The Monte Carlo Story: Maxim sues former employees for defamation
Earlier this week, Maxim filed a lawsuit against former employees Jason Feifer and Wayne Gross for defamation and breach of contract, accusing them of serving as sources for a controversial Dec. 2 New York Post column about the magazine's December cover shoot in Monte Carlo.
The 20-page complaint, filed on Jan. 4, is an amended version of one the magazine first filed against Gross on Dec. 10. The original complaint only named Gross as a defendant, with Maxim's lawyers arguing that, "upon information and belief," he was source for the Post article.
Gross, a former Maxim fashion director, and his lawyer, Cameron Stracher, have repeatedly denied that Gross ever spoke to the Post.

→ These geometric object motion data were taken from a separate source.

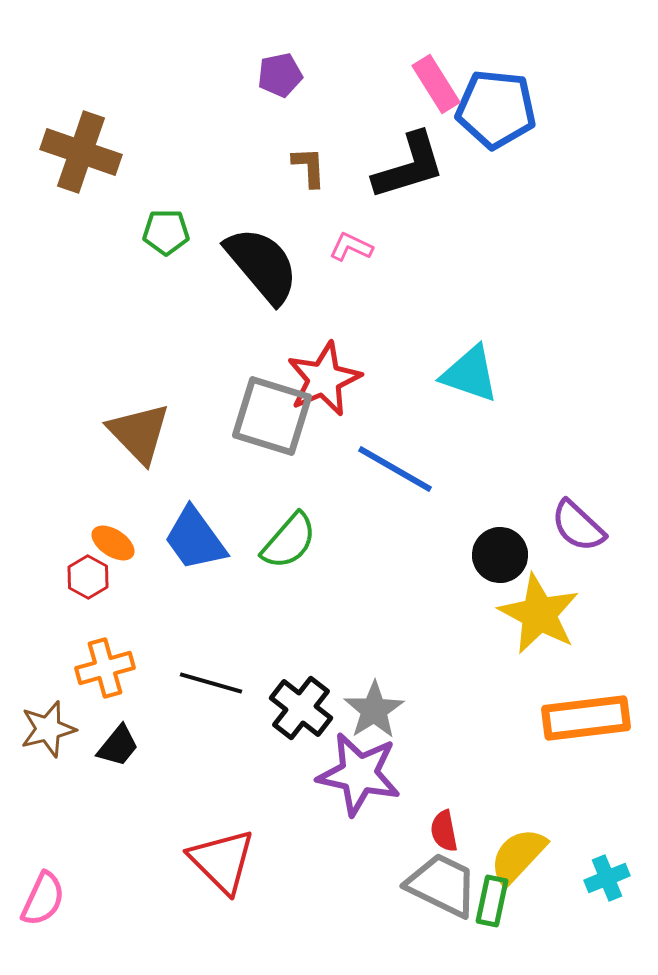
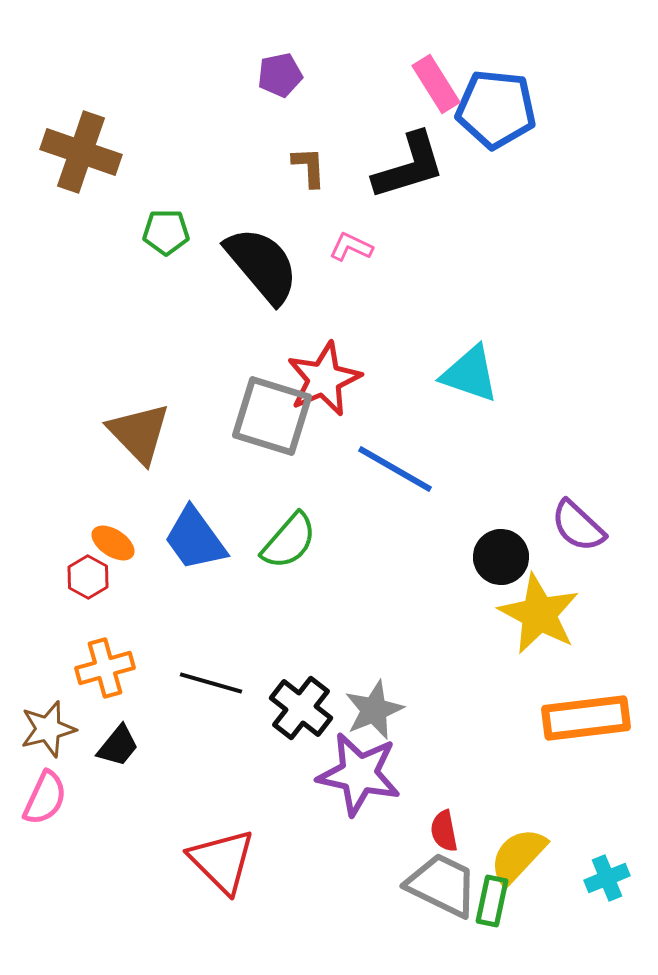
black circle: moved 1 px right, 2 px down
gray star: rotated 10 degrees clockwise
pink semicircle: moved 2 px right, 101 px up
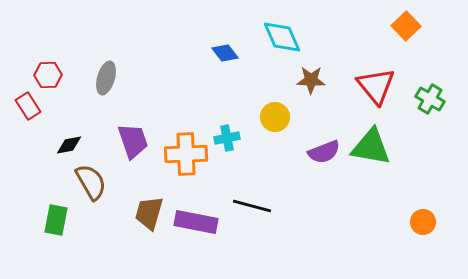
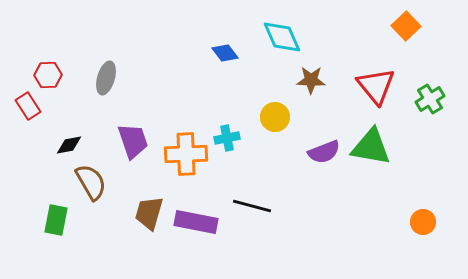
green cross: rotated 28 degrees clockwise
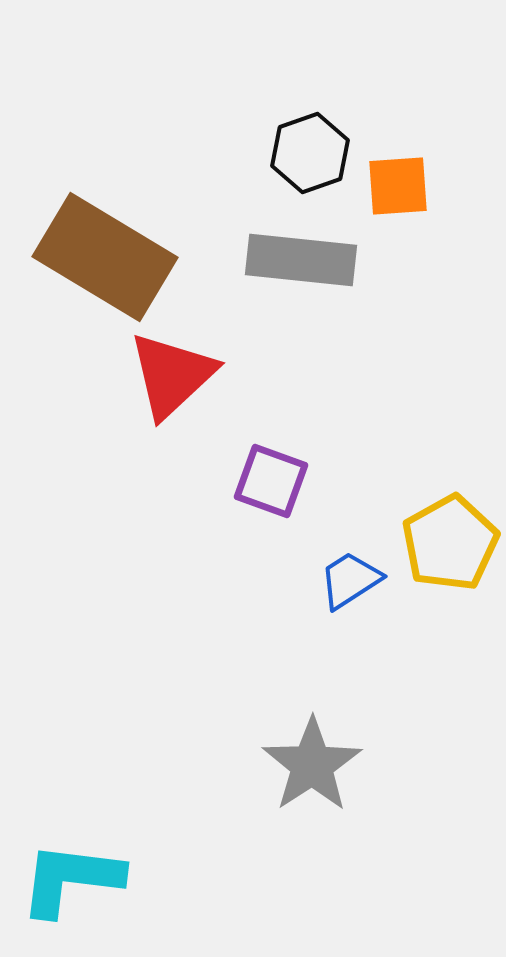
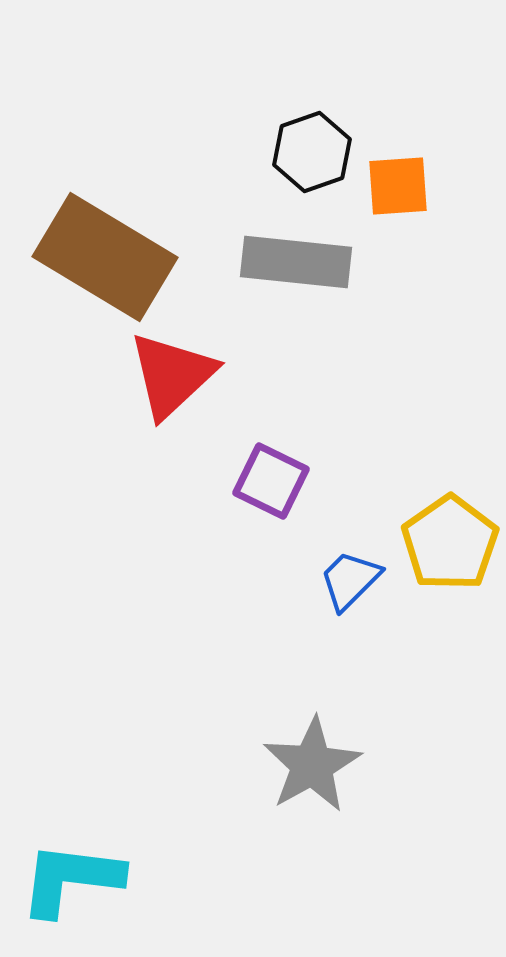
black hexagon: moved 2 px right, 1 px up
gray rectangle: moved 5 px left, 2 px down
purple square: rotated 6 degrees clockwise
yellow pentagon: rotated 6 degrees counterclockwise
blue trapezoid: rotated 12 degrees counterclockwise
gray star: rotated 4 degrees clockwise
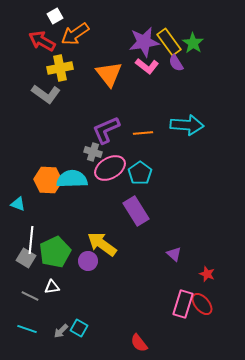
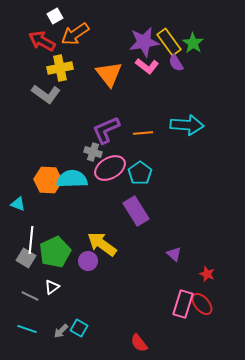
white triangle: rotated 28 degrees counterclockwise
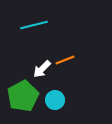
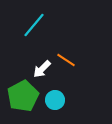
cyan line: rotated 36 degrees counterclockwise
orange line: moved 1 px right; rotated 54 degrees clockwise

In late December, Feifer, who had served as deputy editor, contacted Maxim through his own attorney to admit that it was he — not Gross — who had talked to the Post.
Stracher told POLITICO that he expected Maxim to drop the suit against Gross at that point, once they realized that they had essentially sued the wrong former employee. But that's not what happened.
On Dec. 22, Maxim's lawyers filed a sealed lawsuit and a restraining order against both Feifer and his attorney. Then on Jan. 4, they amended the suit against Gross to add Feifer as a defendant — accusing both of them of facilitating the leak of to the Post.
The photoshoot at the center of the case took place in July in Monte Carlo. Sardar Biglari — the owner and soon-to-be editor in chief of Maxim — had asked world-famous French fashion photographer Gilles Bensimon to shoot the model Alessandra Ambrosio for the cover of the December issue, volunteering his own hotel suite in Monte Carlo for the shoot. The photos that ran in the December issue of Maxim included photos of Ambrosio in Biglari's suite and on a boat. In one of the photos, a double-page spread, Ambrosio perches on a balcony railing outside the suite while Biglari sits at a table nearby and smokes a cigar.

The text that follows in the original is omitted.